The Beatles Album George Harrison Said Was a ‘Full-Fledged Pothead’ Record

When The Beatles broke onto the scene in England, the band couldn’t have sounded more innocent. “Love Me Do,” the group’s first song to chart in the UK, featured lyrics about loving someone and always staying true. In 1962, that sounded about right coming from the clean-cut Fab Four.

Not long after, the band was passing through New York following its 1964 “invasion” courtesy of “I Want to Hold Your Hand” and similar tracks. While laying low in their Manhattan hotel one night that summer, the lads from Liverpool met Bob Dylan and smoked marijuana for the first time.

The following year, it was hard to ignore how the songwriting of John Lennon, Paul McCartney, and George Harrison had changed. Instead of “She Loves You,” you heard John pleading for “Help” and Paul “Looking Through You.”

By the time they released Rubber Soul in late ’65, fans were listening to an entirely different band, and it was no coincidence. George called the album was “the first one where we were fully-fledged potheads.”

On ‘Nowhere Man’ and ‘Girl,’ John wasn’t hiding the influence of weed.

The Beatles, British rock band, circa 1965 | STILLS/Gamma-Rapho via Getty Images

With a track like “Nowhere Man,” John was delving deep into psychedelia. The song’s character “has no point of view” and “knows not where he’s going to,” but “isn’t he a bit like you and me?” John called this songwriting period his Dylan phase, but he also called Rubber Soul “the pot album.”

On “Girl,” another brilliant Lennon track from the album, John had several tricks up his sleeve. The first was the heavy breathing, which has been interpreted as a reference to smoking weed or a bit of sexual innuendo.

But John wasn’t finished there. In the backing vocal tracks of the middle section, he and Paul sang “tit tit tit tit” simply because they thought it was funny. (Producer George Martin thought they were singing “dit dit dit” in the vein of “la la la.”)

But the influence of marijuana definitely didn’t end there. George’s explorations on the sitar and other tracks by the band’s three songwriters reflected a completely new way of thinking.

The Beatles’ pothead album had all kinds of surprises.

British pop group The Beatles pose while in Los Angeles, California, circa 1965. | Fotos International/Getty Images

Along with the joking-around and the introspection, The Beatles were trying out different styles. George had already begun his work on the sitar and played a respectable part on the instrument on John’s clever “Norwegian Wood.”

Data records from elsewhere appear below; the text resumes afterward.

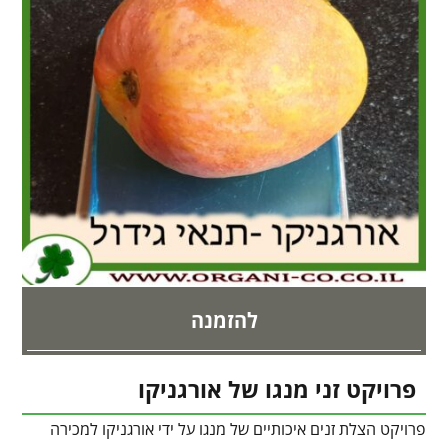
להזמנה
פרויקט זני מנגו של אורגניקו
פרויקט הצלת זנים איכותיים של מנגו על ידי אורגניקו למכירה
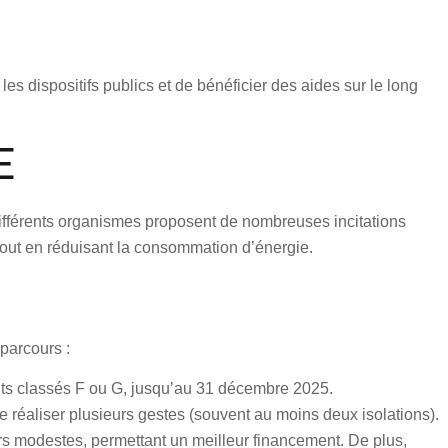
 les dispositifs publics et de
bénéficier des aides
sur le long
E
t différents organismes proposent de nombreuses incitations
out en réduisant la consommation d’énergie.
parcours :
ments classés F ou G, jusqu’au 31 décembre 2025.
 réaliser plusieurs gestes (souvent au moins deux isolations).
rs modestes, permettant un meilleur financement. De plus,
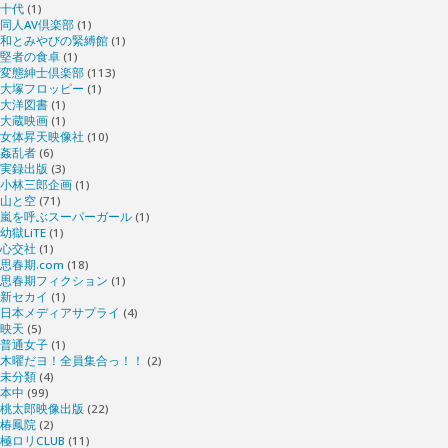
十代
(1)
同人AV倶楽部
(1)
和とみやびの緊縛館
(1)
堅者の食卓
(1)
変態紳士倶楽部
(113)
大塚フロッピー
(1)
大洋図書
(1)
大蔵映画
(1)
女体昇天映像社
(10)
姦乱者
(6)
実録出版
(3)
小林三郎企画
(1)
山と空
(71)
嵐を呼ぶスーパーガール
(1)
幼獄LiTE
(1)
心交社
(1)
思春期.com
(18)
思春期フィクション
(1)
新セカイ
(1)
日本メディアサプライ
(4)
映天
(5)
普通女子
(1)
木曜だヨ！全員集合っ！！
(2)
未分類
(4)
本中
(99)
桃太郎映像出版
(22)
椿鳳院
(2)
極ロリCLUB
(11)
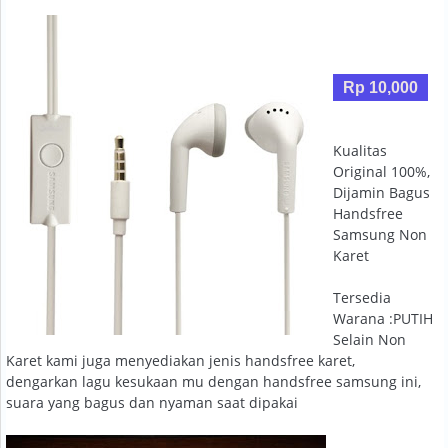
Rp 10,000
Kualitas
Original 100%,
Dijamin Bagus
Handsfree
Samsung Non
Karet
Tersedia
Warana :PUTIH
Selain Non
Karet kami juga menyediakan jenis handsfree karet,
dengarkan lagu kesukaan mu dengan handsfree samsung ini,
suara yang bagus dan nyaman saat dipakai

Then there was “The Word,” John and Paul’s collaboration that anticipated the hippie movement that would come a few years later. Before his death, John spoke about the band’s frame of mind while recording that track.

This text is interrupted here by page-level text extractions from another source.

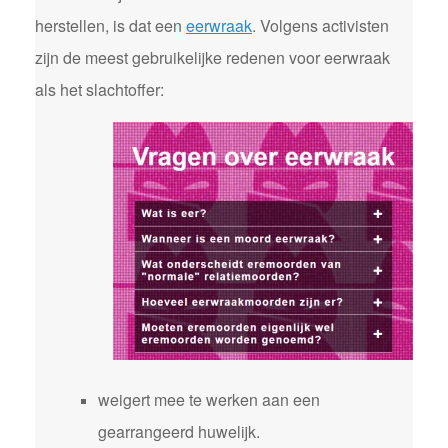
herstellen, is dat een
eerwraak
. Volgens activisten
zijn de meest gebruikelijke redenen voor eerwraak
als het slachtoffer:
weigert mee te werken aan een
gearrangeerd huwelijk.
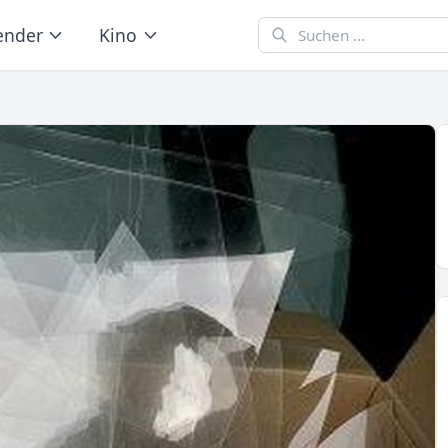
ender
Kino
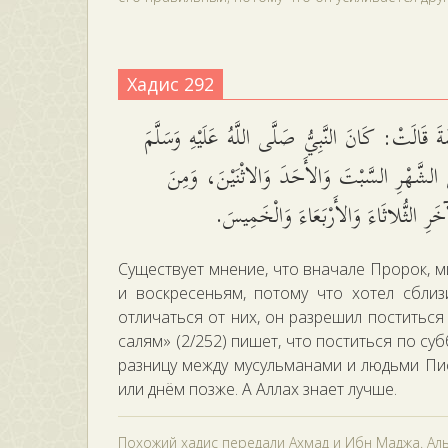
Хадис 292
 قَالَتْ: كَانَ النَّبِيُّ صَلَّى اللَّهُ عَلَيْهِ وَسَلَّمَ
الشَّهْرِ السَّبْتَ وَالأَحَدَ وَالاثْنَيْنَ، وَمِنَ
خَرِ الثُّلاثَاءَ وَالأَرْبَعَاءَ وَالْخَمِيسَ
Существует мнение, что вначале Пророк, м
и воскресеньям, потому что хотел сблиз
отличаться от них, он разрешил поститься 
салям» (2/252) пишет, что поститься по с
разницу между мусульманами и людьми Пис
или днём позже. А Аллах знает лучше.
Похожий хадис передали Ахмад и Ибн Маджа. Аль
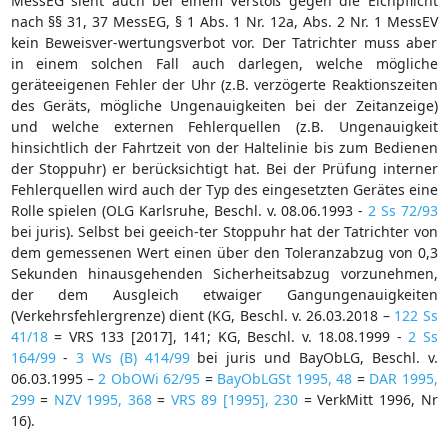
MessEG sieht auch bei einem Verstoß gegen die Eichpflicht
nach §§ 31, 37 MessEG, § 1 Abs. 1 Nr. 12a, Abs. 2 Nr. 1 MessEV
kein Beweisver-wertungsverbot vor. Der Tatrichter muss aber
in einem solchen Fall auch darlegen, welche mögliche
geräteeigenen Fehler der Uhr (z.B. verzögerte Reaktionszeiten
des Geräts, mögliche Ungenauigkeiten bei der Zeitanzeige)
und welche externen Fehlerquellen (z.B. Ungenauigkeit
hinsichtlich der Fahrtzeit von der Haltelinie bis zum Bedienen
der Stoppuhr) er berücksichtigt hat. Bei der Prüfung interner
Fehlerquellen wird auch der Typ des eingesetzten Gerätes eine
Rolle spielen (OLG Karlsruhe, Beschl. v. 08.06.1993 -
2 Ss 72/93
bei juris). Selbst bei geeich-ter Stoppuhr hat der Tatrichter von
dem gemessenen Wert einen über den Toleranzabzug von 0,3
Sekunden hinausgehenden Sicherheitsabzug vorzunehmen,
der dem Ausgleich etwaiger Gangungenauigkeiten
(Verkehrsfehlergrenze) dient (KG, Beschl. v. 26.03.2018 –
122 Ss
41/18
= VRS 133 [2017], 141; KG, Beschl. v. 18.08.1999 -
2 Ss
164/99
-
3 Ws (B) 414/99
bei juris und BayObLG, Beschl. v.
06.03.1995 –
2 ObOWi 62/95
=
BayObLGSt 1995, 48
=
DAR 1995,
299
=
NZV 1995, 368
=
VRS 89 [1995], 230
= VerkMitt 1996, Nr
16).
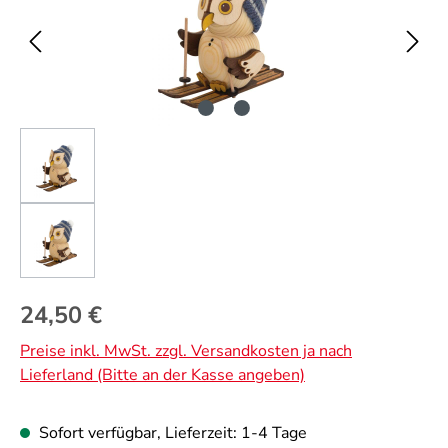
Regulärer Preis:
24,50 €
Preise inkl. MwSt. zzgl. Versandkosten ja nach
Lieferland (Bitte an der Kasse angeben)
Sofort verfügbar, Lieferzeit: 1-4 Tage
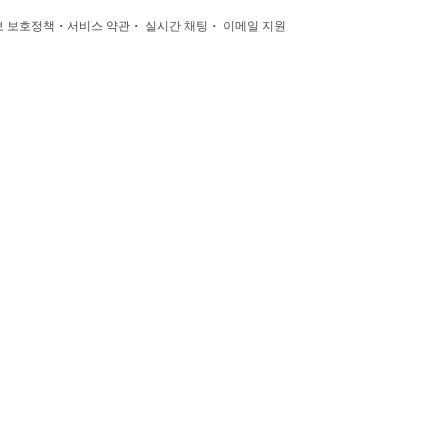
·
·
·
 보호정책
서비스 약관
실시간 채팅
이메일 지원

“You read the words, it’s all about getting smart,” John told Playboy’s David Sheff. “It’s the marijuana period. It’s a love and peace thing. The word is ‘love,’ right?” After they’d finished writing it, Paul told his biographer he and John smoked pot and drew up a colored lyric sheet.

Other tracks showcased the folk-rock influences of bands like The Byrds. When listening to George’s “If I Needed Someone,” it’s easy to imagine him writing “My Sweet Lord” and other classics that were to come. It all started with the Beatles’ “pot album,” Rubber Soul.